#### Your assignment
Look through the lines below, find those with the word "Dake", and copy them.

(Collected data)
____________

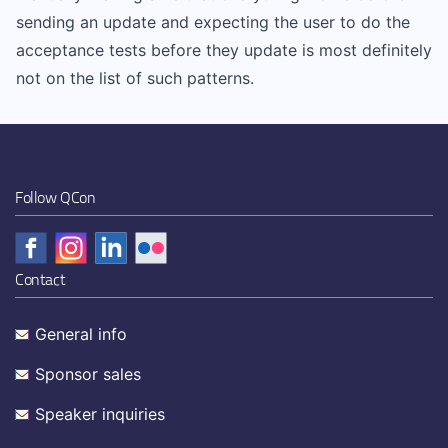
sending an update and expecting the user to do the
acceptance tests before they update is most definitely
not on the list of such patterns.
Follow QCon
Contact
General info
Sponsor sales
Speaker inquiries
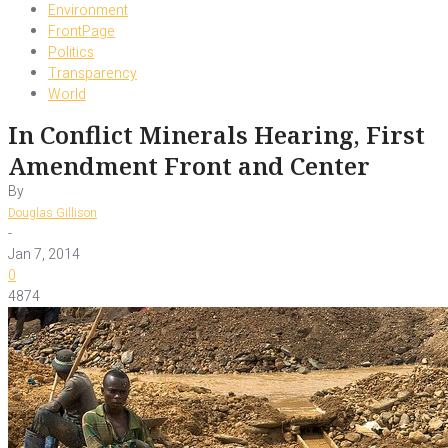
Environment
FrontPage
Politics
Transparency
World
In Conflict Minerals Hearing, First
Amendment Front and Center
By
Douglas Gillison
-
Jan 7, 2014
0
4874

____________

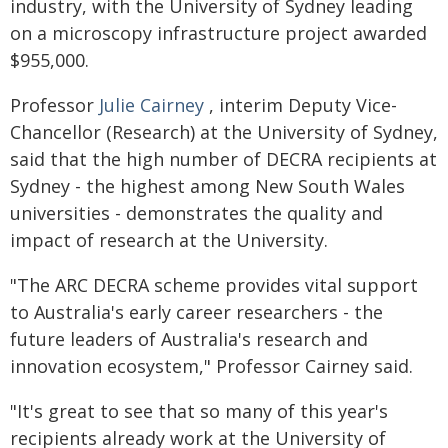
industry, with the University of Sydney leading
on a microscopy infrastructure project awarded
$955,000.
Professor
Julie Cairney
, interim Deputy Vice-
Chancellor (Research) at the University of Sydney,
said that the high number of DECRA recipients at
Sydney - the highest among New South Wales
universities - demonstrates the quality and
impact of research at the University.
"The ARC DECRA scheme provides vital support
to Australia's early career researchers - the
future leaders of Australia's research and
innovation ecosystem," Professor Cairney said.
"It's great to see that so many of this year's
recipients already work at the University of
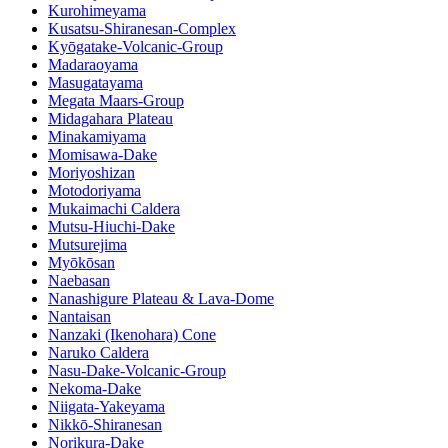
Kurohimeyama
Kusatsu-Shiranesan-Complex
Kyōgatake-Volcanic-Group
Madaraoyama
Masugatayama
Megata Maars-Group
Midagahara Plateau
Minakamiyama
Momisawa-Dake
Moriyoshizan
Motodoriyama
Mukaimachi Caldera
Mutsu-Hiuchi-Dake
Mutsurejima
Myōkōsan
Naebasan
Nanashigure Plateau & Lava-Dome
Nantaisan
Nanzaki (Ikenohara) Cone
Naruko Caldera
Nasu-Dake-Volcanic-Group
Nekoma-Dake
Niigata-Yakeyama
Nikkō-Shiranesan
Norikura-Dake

____________

#### Your solution
Momisawa-Dake
Mutsu-Hiuchi-Dake
Nasu-Dake-Volcanic-Group
Nekoma-Dake
Norikura-Dake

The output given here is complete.